- **Work item**: Output all of the data exactly, keeping any images out of the copy.

- **Dataset records**:
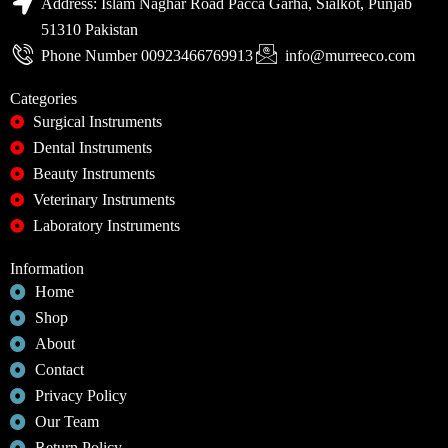
Address: Islam Naghar Road Pacca Garha, Sialkot, Punjab
51310 Pakistan
Phone Number 00923466769913
info@murreeco.com
Categories
Surgical Instruments
Dental Instruments
Beauty Instruments
Veterinary Instruments
Laboratory Instruments
Information
Home
Shop
About
Contact
Privacy Policy
Our Team
Return Policy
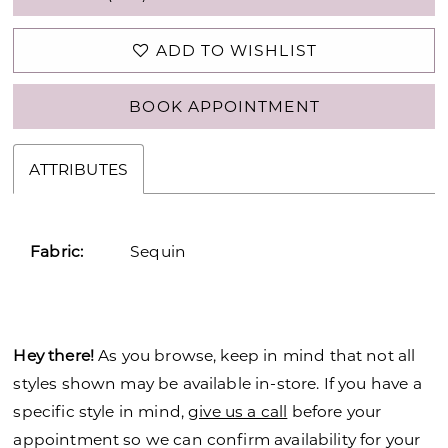
ADD TO WISHLIST
BOOK APPOINTMENT
ATTRIBUTES
Fabric:
Sequin
Hey there!
As you browse, keep in mind that not all
styles shown may be available in-store. If you have a
specific style in mind,
give us a call
before your
appointment so we can confirm availability for your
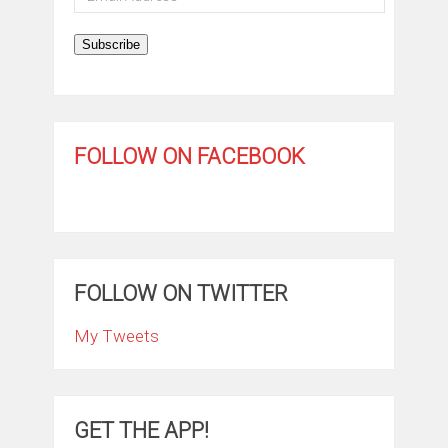
Address
Subscribe
FOLLOW ON FACEBOOK
FOLLOW ON TWITTER
My Tweets
GET THE APP!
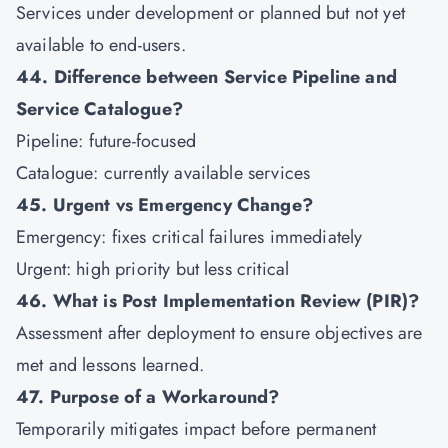
Services under development or planned but not yet
available to end-users.
44. Difference between Service Pipeline and
Service Catalogue?
Pipeline: future-focused
Catalogue: currently available services
45. Urgent vs Emergency Change?
Emergency: fixes critical failures immediately
Urgent: high priority but less critical
46. What is Post Implementation Review (PIR)?
Assessment after deployment to ensure objectives are
met and lessons learned.
47. Purpose of a Workaround?
Temporarily mitigates impact before permanent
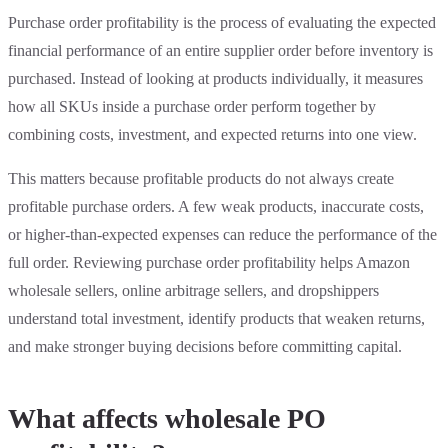
Purchase order profitability is the process of evaluating the expected
financial performance of an entire supplier order before inventory is
purchased. Instead of looking at products individually, it measures
how all SKUs inside a purchase order perform together by
combining costs, investment, and expected returns into one view.
This matters because profitable products do not always create
profitable purchase orders. A few weak products, inaccurate costs,
or higher-than-expected expenses can reduce the performance of the
full order. Reviewing purchase order profitability helps Amazon
wholesale sellers, online arbitrage sellers, and dropshippers
understand total investment, identify products that weaken returns,
and make stronger buying decisions before committing capital.
What affects wholesale PO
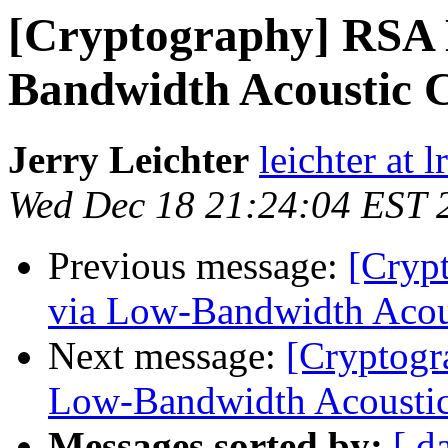
[Cryptography] RSA 
Bandwidth Acoustic C
Jerry Leichter
leichter at 
Wed Dec 18 21:24:04 EST 
Previous message:
[Cryp
via Low-Bandwidth Acous
Next message:
[Cryptogr
Low-Bandwidth Acoustic
Messages sorted by:
[ d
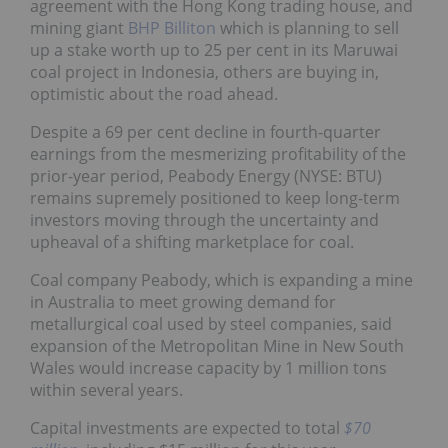
agreement with the Hong Kong trading house, and
mining giant
BHP Billiton
which is planning to sell
up a stake worth up to 25 per cent in its Maruwai
coal project in Indonesia, others are buying in,
optimistic about the road ahead.
Despite a 69 per cent decline in fourth-quarter
earnings from the mesmerizing profitability of the
prior-year period, Peabody Energy (NYSE: BTU)
remains supremely positioned to keep long-term
investors moving through the uncertainty and
upheaval of a shifting marketplace for coal.
Coal company Peabody, which is expanding a mine
in Australia to meet growing demand for
metallurgical coal used by steel companies, said
expansion of the Metropolitan Mine in New South
Wales would increase capacity by 1 million tons
within several years.
Capital investments are expected to total
$70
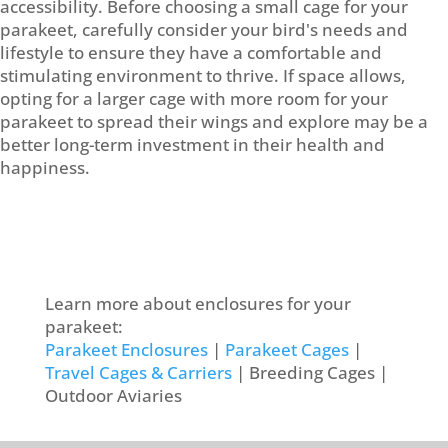
accessibility. Before choosing a small cage for your
parakeet, carefully consider your bird's needs and
lifestyle to ensure they have a comfortable and
stimulating environment to thrive. If space allows,
opting for a larger cage with more room for your
parakeet to spread their wings and explore may be a
better long-term investment in their health and
happiness.
Learn more about enclosures for your
parakeet:
Parakeet Enclosures
|
Parakeet Cages
|
Travel Cages & Carriers
| Breeding Cages |
Outdoor Aviaries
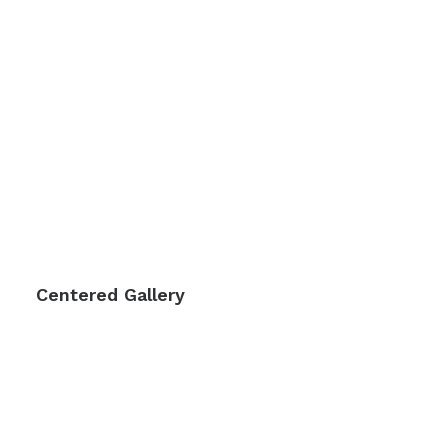
Centered Gallery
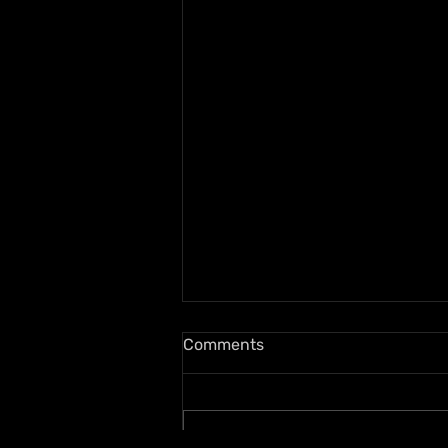
Comments
Write a comment...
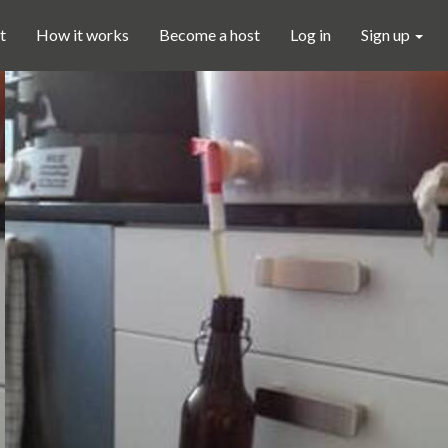
t
How it works
Become a host
Log in
Sign up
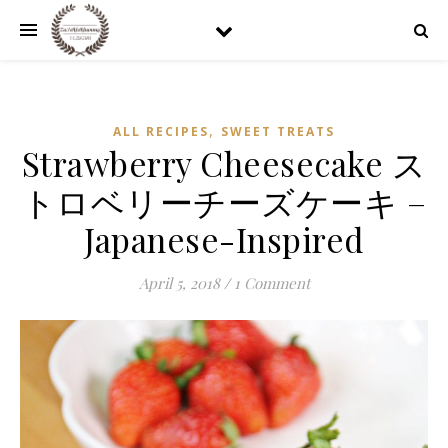
,
ALL RECIPES
SWEET TREATS
Strawberry Cheesecake ス
トロベリーチーズケーキ –
Japanese-Inspired
April 5, 2018
/
1 Comment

- **Task output**:
Address: Islam Naghar Road Pacca Garha, Sialkot, Punjab
51310 Pakistan
Phone Number 00923466769913
info@murreeco.com
Categories
Surgical Instruments
Dental Instruments
Beauty Instruments
Veterinary Instruments
Laboratory Instruments
Information
Home
Shop
About
Contact
Privacy Policy
Our Team
Return Policy
ADD TO WISHLIST
BOOK APPOINTMENT
ATTRIBUTES
Fabric:
Sequin
Hey there!
As you browse, keep in mind that not all
styles shown may be available in-store. If you have a
specific style in mind,
give us a call
before your
appointment so we can confirm availability for your
Address
Subscribe
FOLLOW ON FACEBOOK
FOLLOW ON TWITTER
My Tweets
GET THE APP!
Services under development or planned but not yet
available to end-users.
44. Difference between Service Pipeline and
Service Catalogue?
Pipeline: future-focused
Catalogue: currently available services
45. Urgent vs Emergency Change?
Emergency: fixes critical failures immediately
Urgent: high priority but less critical
46. What is Post Implementation Review (PIR)?
Assessment after deployment to ensure objectives are
met and lessons learned.
47. Purpose of a Workaround?
Temporarily mitigates impact before permanent
Purchase order profitability is the process of evaluating the expected
financial performance of an entire supplier order before inventory is
purchased. Instead of looking at products individually, it measures
how all SKUs inside a purchase order perform together by
combining costs, investment, and expected returns into one view.
This matters because profitable products do not always create
profitable purchase orders. A few weak products, inaccurate costs,
or higher-than-expected expenses can reduce the performance of the
full order. Reviewing purchase order profitability helps Amazon
wholesale sellers, online arbitrage sellers, and dropshippers
understand total investment, identify products that weaken returns,
and make stronger buying decisions before committing capital.
What affects wholesale PO
[Cryptography] RSA 
Bandwidth Acoustic C
Jerry Leichter
leichter at 
Wed Dec 18 21:24:04 EST 
Previous message:
[Cryp
via Low-Bandwidth Acous
Next message:
[Cryptogr
Low-Bandwidth Acoustic
Messages sorted by:
[ d
agreement with the Hong Kong trading house, and
mining giant
BHP Billiton
which is planning to sell
up a stake worth up to 25 per cent in its Maruwai
coal project in Indonesia, others are buying in,
optimistic about the road ahead.
Despite a 69 per cent decline in fourth-quarter
earnings from the mesmerizing profitability of the
prior-year period, Peabody Energy (NYSE: BTU)
remains supremely positioned to keep long-term
investors moving through the uncertainty and
upheaval of a shifting marketplace for coal.
Coal company Peabody, which is expanding a mine
in Australia to meet growing demand for
metallurgical coal used by steel companies, said
expansion of the Metropolitan Mine in New South
Wales would increase capacity by 1 million tons
within several years.
Capital investments are expected to total
$70
accessibility. Before choosing a small cage for your
parakeet, carefully consider your bird's needs and
lifestyle to ensure they have a comfortable and
stimulating environment to thrive. If space allows,
opting for a larger cage with more room for your
parakeet to spread their wings and explore may be a
better long-term investment in their health and
happiness.
Learn more about enclosures for your
parakeet:
Parakeet Enclosures
|
Parakeet Cages
|
Travel Cages & Carriers
| Breeding Cages |
Outdoor Aviaries
Centered Gallery
Comments
Write a comment...
t
How it works
Become a host
Log in
Sign up
,
ALL RECIPES
SWEET TREATS
Strawberry Cheesecake ス
トロベリーチーズケーキ –
Japanese-Inspired
April 5, 2018
/
1 Comment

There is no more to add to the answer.